Good morning, Netizens...
Sometime when the yardarm leans approximately in the direction of 9:00 AM or so, my long-time friend Mhibbs and I are meeting for breakfast at a place known to us as The Hilltop Cafe (Annie's) on North Nevada at the curve. We have been tending this ritual, of having breakfast together, for several years, over a decade if you include various other times we have met, and like so many other friendships that have gone on before this time, we always reminisce over what books we have read, our travels throughout the Inland Northwest, and the world events as they unfold around us. We always have good things to discuss.

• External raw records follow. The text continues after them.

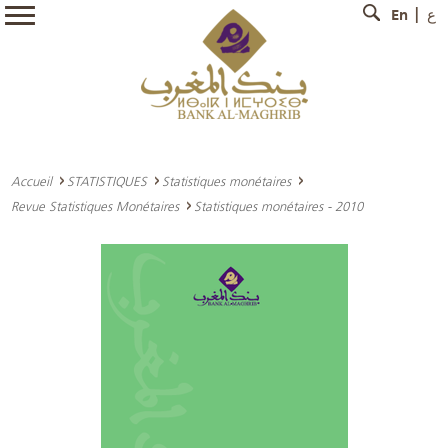
En
ع
Accueil
STATISTIQUES
Statistiques monétaires
Revue Statistiques Monétaires
Statistiques monétaires - 2010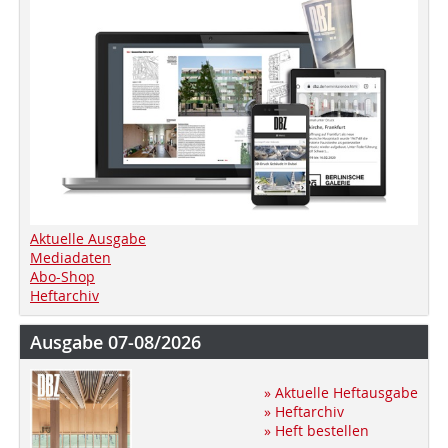
Aktuelle Ausgabe
Mediadaten
Abo-Shop
Heftarchiv
Ausgabe 07-08/2026
» Aktuelle Heftausgabe
» Heftarchiv
» Heft bestellen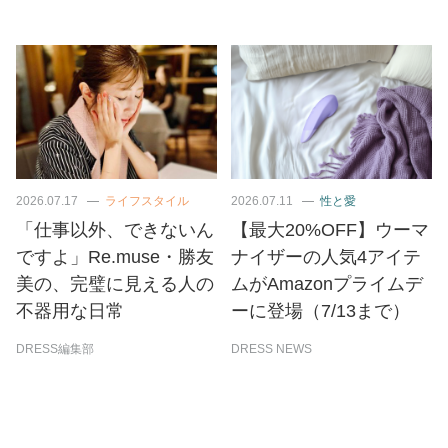
2026.07.17
ライフスタイル
2026.07.11
性と愛
「仕事以外、できないん
【最大20%OFF】ウーマ
ですよ」Re.muse・勝友
ナイザーの人気4アイテ
美の、完璧に見える人の
ムがAmazonプライムデ
不器用な日常
ーに登場（7/13まで）
DRESS編集部
DRESS NEWS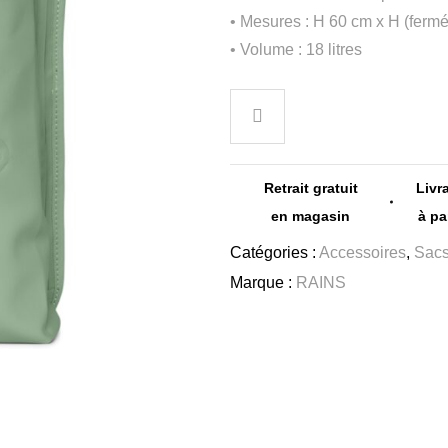
• Mesures : H 60 cm x H (fermé
• Volume : 18 litres
Retrait gratuit
Livr
en magasin
à pa
Catégories :
Accessoires
,
Sac
Marque :
RAINS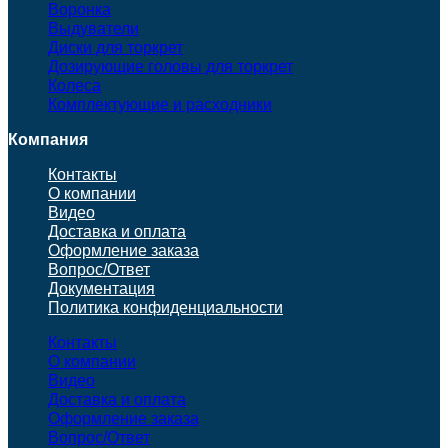
Воронка
Выдуватели
Диски для торкрет
Дозирующие головы для торкрет
Колеса
Комплектующие и расходники
Компания
Контакты
О компании
Видео
Доставка и оплата
Оформление заказа
Вопрос/Ответ
Документация
Политика конфиденциальности
Контакты
О компании
Видео
Доставка и оплата
Оформление заказа
Вопрос/Ответ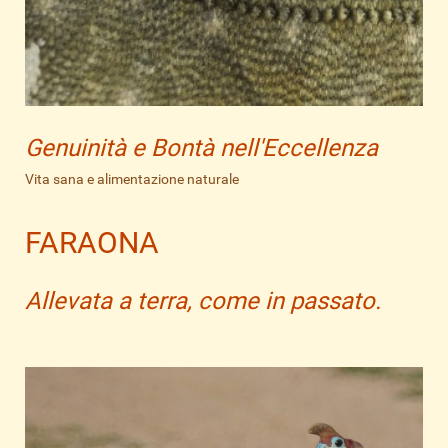
Genuinità e Bontà nell'Eccellenza
Vita sana e alimentazione naturale
FARAONA
Allevata a terra, come in passato.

Our meeting fits me well, like a suit that is so old the cloth is polished with use, with lots of pieces of debris in the pockets when you retrieve it from the closet where it has been hanging for years untended, unworn. Yet, when I fit breakfast with Mhibbs into my aggressive and sometimes overwhelming schedule, it is like sliding into that old memory-filled suit coat again, as if I had never stopped really wearing it. I slide my arms into the sleeves of friendship, and reaching deeply into the pocket filled with memories that I have held and cherished for years, and breathing deeply, I once more travel down a road less-traveled but so deeply a part of my past.
What is friendship, I ask myself this morning in my reverie. What is it that so binds the souls of people together to where despite being absent from one another, they are inseparable?
Decades ago I used to spend a great deal of time sitting on the park benches of Thompkins Square Park in the East Village of New York, and amid the chaos of the heroin dealers, homeless Hippies and various other local empoverished residents, I studied the elderly chess players who gathered there each morning, and was spellbound with the cross-section of society, the various languages I heard and the wealth of the cultures that were a daily part of my life during that brief moment in time.
Perhaps the fondest memories I have of those days living on Saint Marks Place immediately adjacent to the park, were the septuagenarians who sat quietly beneath the huge elm trees in the park in summer, as friends often do, talking often of old times, of times and places I had never gathered into my wealth of experiences. I recall faded old men with Concentration Camp numbers visibly tattooed on their arms, who spoke of Germanic history as if it happened just the day before, and a panoply of horrors of which I had little actual knowledge. Yet it was peaceful there beneath the trees, a solace from my fractured childhood and the horror of their past , and yet it became an education about friendship.
It was a time of healing, and through these old friends sitting in summer's splendor in a ten acre park on rustic park benches, I learned of friendship that surpasses all. So thus occasionally, as I sit with Mhibbs eating an excellent breakfast, I remember those times and am proud to say yes, I have a good friend, with whom we speak of the past as if it were yesterday.